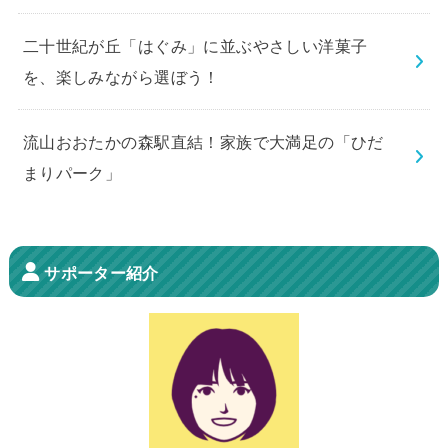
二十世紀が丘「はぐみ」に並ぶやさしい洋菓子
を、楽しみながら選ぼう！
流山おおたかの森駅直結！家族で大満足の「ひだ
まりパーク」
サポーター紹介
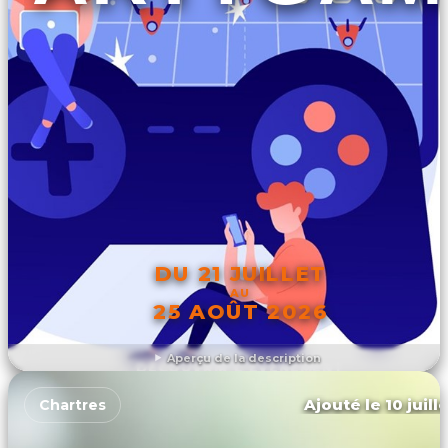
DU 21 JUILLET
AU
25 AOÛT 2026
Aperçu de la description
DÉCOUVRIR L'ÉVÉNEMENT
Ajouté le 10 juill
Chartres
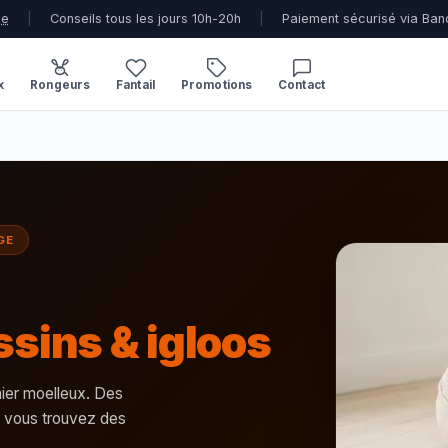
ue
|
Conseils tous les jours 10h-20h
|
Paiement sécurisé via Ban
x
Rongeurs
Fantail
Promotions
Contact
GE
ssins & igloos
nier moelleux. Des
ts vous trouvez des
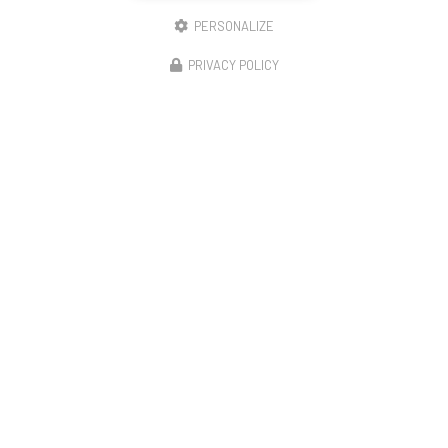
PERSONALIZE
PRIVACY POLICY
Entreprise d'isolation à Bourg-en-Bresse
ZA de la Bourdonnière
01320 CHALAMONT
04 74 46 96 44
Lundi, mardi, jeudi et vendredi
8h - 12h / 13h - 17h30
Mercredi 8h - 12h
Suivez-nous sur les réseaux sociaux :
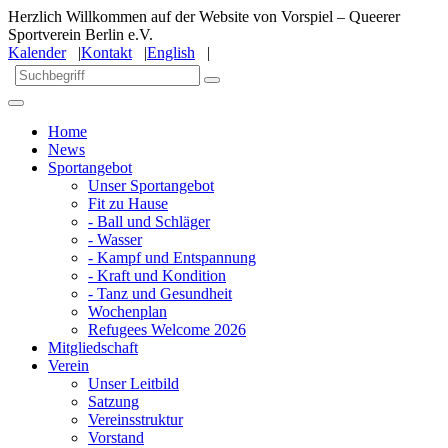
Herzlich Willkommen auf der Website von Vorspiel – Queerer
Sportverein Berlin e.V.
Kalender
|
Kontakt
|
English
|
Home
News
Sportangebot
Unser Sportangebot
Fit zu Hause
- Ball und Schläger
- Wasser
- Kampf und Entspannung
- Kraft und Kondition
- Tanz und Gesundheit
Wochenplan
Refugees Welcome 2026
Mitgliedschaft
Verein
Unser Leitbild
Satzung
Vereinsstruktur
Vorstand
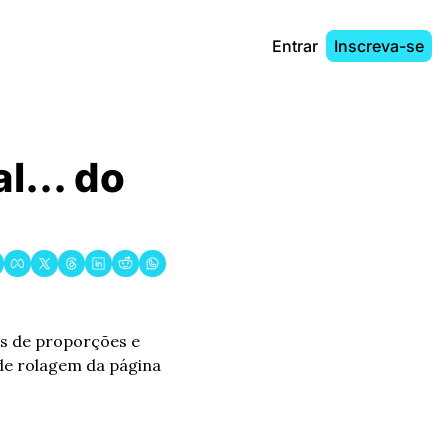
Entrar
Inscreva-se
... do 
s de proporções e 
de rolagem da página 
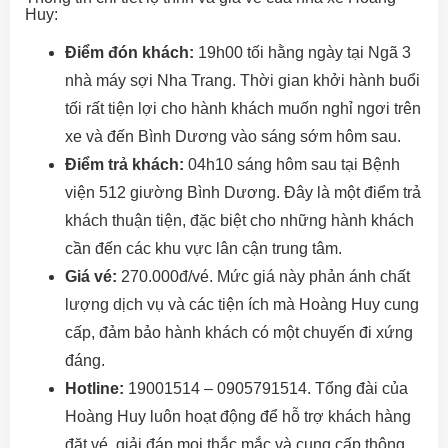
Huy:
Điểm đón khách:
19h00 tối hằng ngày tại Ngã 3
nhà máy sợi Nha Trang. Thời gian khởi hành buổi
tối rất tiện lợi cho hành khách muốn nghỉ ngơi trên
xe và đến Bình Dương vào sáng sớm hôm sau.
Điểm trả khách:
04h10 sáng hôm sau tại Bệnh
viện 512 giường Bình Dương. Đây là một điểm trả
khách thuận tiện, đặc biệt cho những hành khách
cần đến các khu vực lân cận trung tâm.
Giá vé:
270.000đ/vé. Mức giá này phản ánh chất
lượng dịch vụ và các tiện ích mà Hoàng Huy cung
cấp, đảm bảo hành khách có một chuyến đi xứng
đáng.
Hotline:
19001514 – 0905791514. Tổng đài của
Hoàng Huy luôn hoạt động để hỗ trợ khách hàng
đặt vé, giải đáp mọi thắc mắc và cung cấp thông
━━━
» REQUIRED ACTION
Reproduce all of the data exactly; the pictures do not belong in the copy.

» EXPECTED ANSWER
二十世紀が丘「はぐみ」に並ぶやさしい洋菓子
を、楽しみながら選ぼう！
流山おおたかの森駅直結！家族で大満足の「ひだ
まりパーク」
サポーター紹介
DU 21 JUILLET
AU
25 AOÛT 2026
Aperçu de la description
DÉCOUVRIR L'ÉVÉNEMENT
Ajouté le 10 juill
Chartres
ue
|
Conseils tous les jours 10h-20h
|
Paiement sécurisé via Ban
x
Rongeurs
Fantail
Promotions
Contact
GE
ssins & igloos
nier moelleux. Des
ts vous trouvez des
PERSONALIZE
PRIVACY POLICY
Entreprise d'isolation à Bourg-en-Bresse
ZA de la Bourdonnière
01320 CHALAMONT
04 74 46 96 44
Lundi, mardi, jeudi et vendredi
8h - 12h / 13h - 17h30
Mercredi 8h - 12h
Suivez-nous sur les réseaux sociaux :
Herzlich Willkommen auf der Website von Vorspiel – Queerer
Sportverein Berlin e.V.
Kalender
|
Kontakt
|
English
|
Home
News
Sportangebot
Unser Sportangebot
Fit zu Hause
- Ball und Schläger
- Wasser
- Kampf und Entspannung
- Kraft und Kondition
- Tanz und Gesundheit
Wochenplan
Refugees Welcome 2026
Mitgliedschaft
Verein
Unser Leitbild
Satzung
Vereinsstruktur
Vorstand
Entrar
Inscreva-se
... do 
s de proporções e 
de rolagem da página 
Huy:
Điểm đón khách:
19h00 tối hằng ngày tại Ngã 3
nhà máy sợi Nha Trang. Thời gian khởi hành buổi
tối rất tiện lợi cho hành khách muốn nghỉ ngơi trên
xe và đến Bình Dương vào sáng sớm hôm sau.
Điểm trả khách:
04h10 sáng hôm sau tại Bệnh
viện 512 giường Bình Dương. Đây là một điểm trả
khách thuận tiện, đặc biệt cho những hành khách
cần đến các khu vực lân cận trung tâm.
Giá vé:
270.000đ/vé. Mức giá này phản ánh chất
lượng dịch vụ và các tiện ích mà Hoàng Huy cung
cấp, đảm bảo hành khách có một chuyến đi xứng
đáng.
Hotline:
19001514 – 0905791514. Tổng đài của
Hoàng Huy luôn hoạt động để hỗ trợ khách hàng
đặt vé, giải đáp mọi thắc mắc và cung cấp thông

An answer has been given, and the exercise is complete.